Greffier, lors des débats : Mme THOMAS
ARRET :
— contradictoire
— prononcé par mise à disposition au greffe, les parties ayant été avisées,
— signé par M. ROBIN, Président de chambre et Mme BESSEY, Greffier, auquel la minute de la décision a été remise par le magistrat signataire.
FAITS ET PROCÉDURE
La société Roessel a embauché M. [E] [N] en qualité de chauffeur poids lourds à compter du 4 juin 2012. Au cours de l’année 2020, la société Roessel a été absorbée par la société Sobeca ; l’employeur a avisé les salariés de la fermeture du site de [Localité 5], où la société Sobeca avait ses locaux, et de leur rattachement à son agence d'[Localité 6] ; M. [E] [N] a refusé ce qu’il a considéré comme une mutation et, par lettre du 5 janvier 2021, a déclaré prendre acte de la rupture du contrat de travail aux torts de son employeur.

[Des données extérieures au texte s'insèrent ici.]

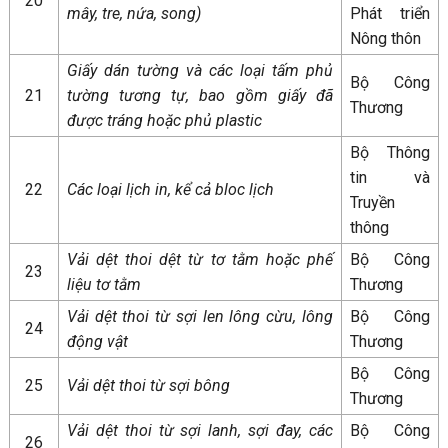
20
mây, tre, nứa, song)
Phát triển
Nông thôn
Giấy dán tường và các loại tấm phủ
Bộ Công
21
tường tương tự, bao gồm giấy đã
Thương
được tráng hoặc phủ plastic
Bộ Thông
tin và
22
Các loại lịch in, kể cả bloc lịch
Truyền
thông
Vải dệt thoi dệt từ tơ tằm hoặc phế
Bộ Công
23
liệu tơ tằm
Thương
Vải dệt thoi từ sợi len lông cừu, lông
Bộ Công
24
động vật
Thương
Bộ Công
25
Vải dệt thoi từ sợi bông
Thương
Vải dệt thoi từ sợi lanh, sợi đay, các
Bộ Công
26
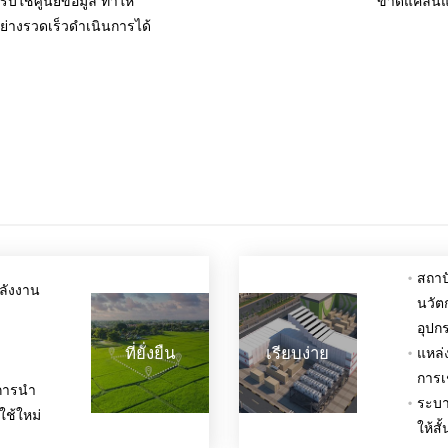
บใช้ศูนย์ข้อมูล ทำให้
ขาดแคลนแร
ย่างรวดเร็วดำเนินการได้
สถาป
พลังงาน
นวัต
อุปก
ที่ยั่งยืน
เรียบง่าย
แหล่
การเ
บการนำ
ระบา
ใช้ใหม่
ให้ส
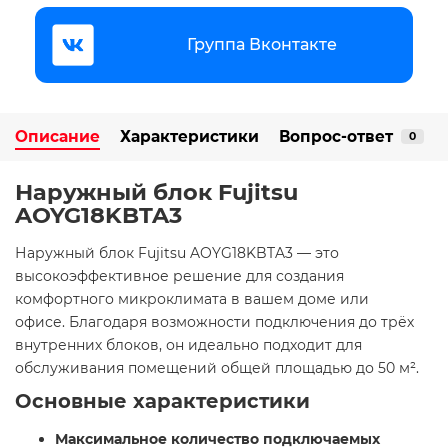
Группа Вконтакте
Описание
Характеристики
Вопрос-ответ
0
Наружный блок Fujitsu
AOYG18KBTA3
​Наружный блок Fujitsu AOYG18KBTA3 — это
высокоэффективное решение для создания
комфортного микроклимата в вашем доме или
офисе. Благодаря возможности подключения до трёх
внутренних блоков, он идеально подходит для
обслуживания помещений общей площадью до 50 м².​
Основные характеристики
Максимальное количество подключаемых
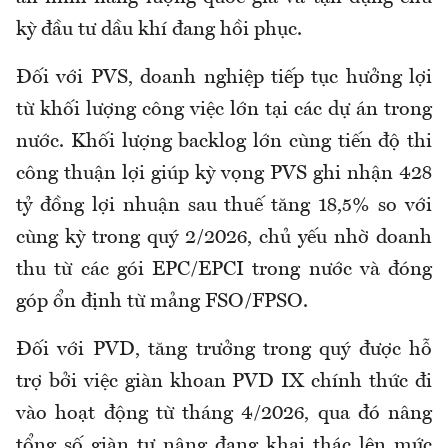
kỳ đầu tư dầu khí đang hồi phục.
Đối với PVS, doanh nghiệp tiếp tục hưởng lợi
từ khối lượng công việc lớn tại các dự án trong
nước. Khối lượng backlog lớn cùng tiến độ thi
công thuận lợi giúp kỳ vọng PVS ghi nhận 428
tỷ đồng lợi nhuận sau thuế tăng 18,5% so với
cùng kỳ trong quý 2/2026, chủ yếu nhờ doanh
thu từ các gói EPC/EPCI trong nước và đóng
góp ổn định từ mảng FSO/FPSO.
Đối với PVD, tăng trưởng trong quý được hỗ
trợ bởi việc giàn khoan PVD IX chính thức đi
vào hoạt động từ tháng 4/2026, qua đó nâng
tổng số giàn tự nâng đang khai thác lên mức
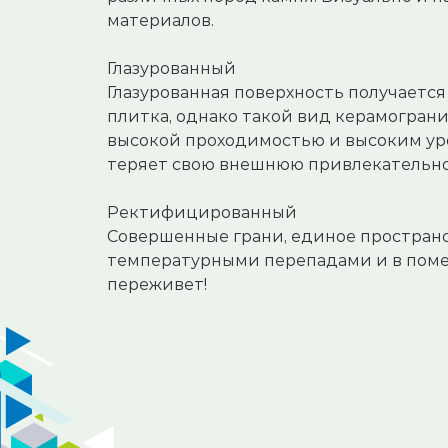
материалов.
⠀
Глазурованный
Глазурованная поверхность получается
плитка, однако такой вид керамогран
высокой проходимостью и высоким ур
теряет свою внешнюю привлекательно
⠀
Ректифицированный
Совершенные грани, единое пространст
температурными перепадами и в помещ
переживет!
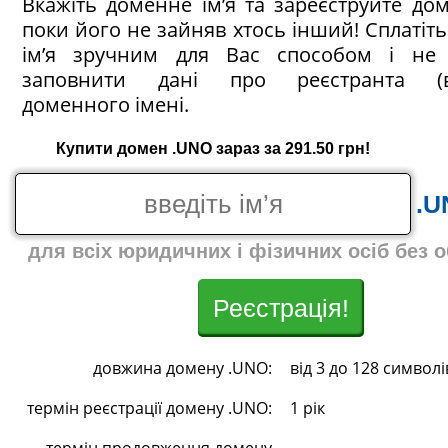
Вкажіть доменне ім’я та зареєструйте до
поки його не зайняв хтось інший! Сплатіт
ім’я зручним для Вас способом і не 
заповнити дані про реєстранта (в
доменного імені.
Купити домен .UNO зараз за 291.50 грн!
.U
для всіх юридичних і фізичних осіб без 
Реєстрація!
довжина домену .UNO:
від 3 до 128 символі
термін реєстрації домену .UNO:
1 рік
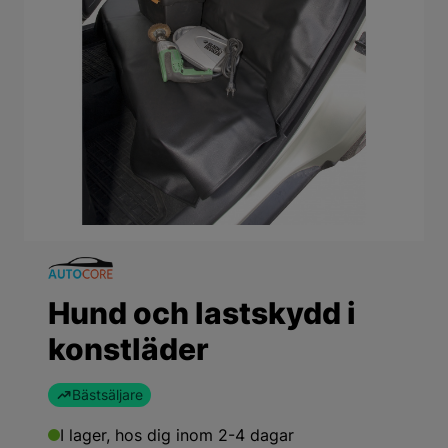
Hund och lastskydd i
konstläder
Bästsäljare
I lager,
hos dig inom 2-4 dagar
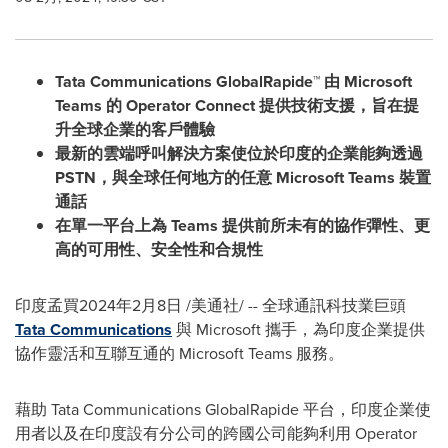
Tata Communications GlobalRapide™
由
Microsoft
Teams
的
Operator Connect
提供技術支援，旨在提
升全球企業的客戶體驗
最新的雲端呼叫解決方案使位於印度的企業能夠透過
PSTN
，與全球任何地方的任意
Microsoft Teams
裝置
通話
在單一平台上為
Teams
提供前所未有的協作彈性、更
高的可用性、安全性和合規性
印度孟買
2024年2月8日
/美通社/ -- 全球通訊科技業巨頭
Tata Communications
與 Microsoft 攜手，為印度企業提供
協作靈活和互聯互通的 Microsoft Teams 服務。
藉助 Tata Communications GlobalRapide 平台，印度企業使
用者以及在印度設有分公司的跨國公司能夠利用 Operator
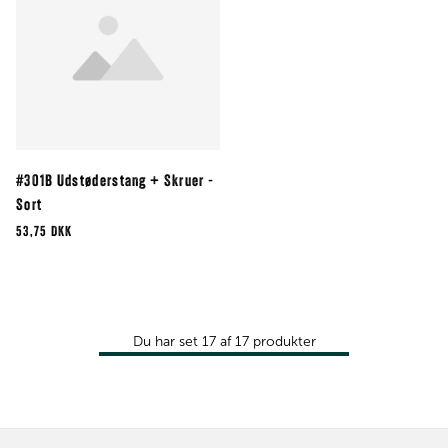
#301B Udstøderstang + Skruer -
Sort
53,75 DKK
Du har set
17
af
17
produkter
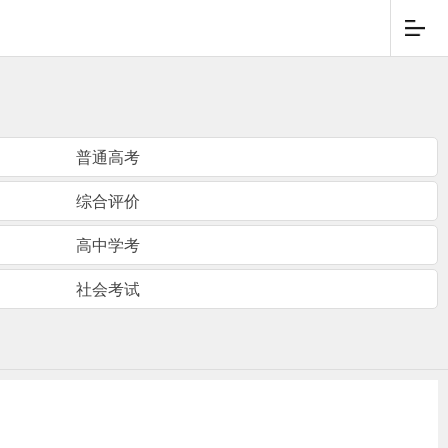
普通高考
综合评价
高中学考
社会考试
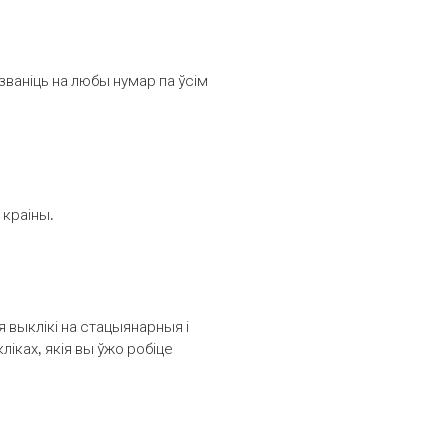
званіць на любы нумар па ўсім
 краіны.
выклікі на стацыянарныя і
іках, якія вы ўжо робіце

Il a saisi le conseil de prud’hommes afin de faire juger que cette prise d’acte de rupture produit les effets d’un licenciement sans cause réelle et sérieuse et d’être indemnisé à ce titre.
Par jugement du 16 mars 2022, le conseil de prud’hommes de Schiltigheim, après avoir dit que la prise d’acte de rupture du contrat de travail produisait les effets d’une démission, a condamné M. [E] [N] à payer à la société Sobeca la somme de 977 euros à titre d’indemnité compensatrice de préavis, outre une indemnité de 300 euros par application de l’article 700 du code de procédure civile.
Pour l’essentiel, le conseil de prud’hommes a considéré que le changement du site de rattachement du salarié n’était pas un manquement grave de l’employeur à ses obligations.
Le 4 mai 2022, M. [E] [N] a interjeté appel de ce jugement.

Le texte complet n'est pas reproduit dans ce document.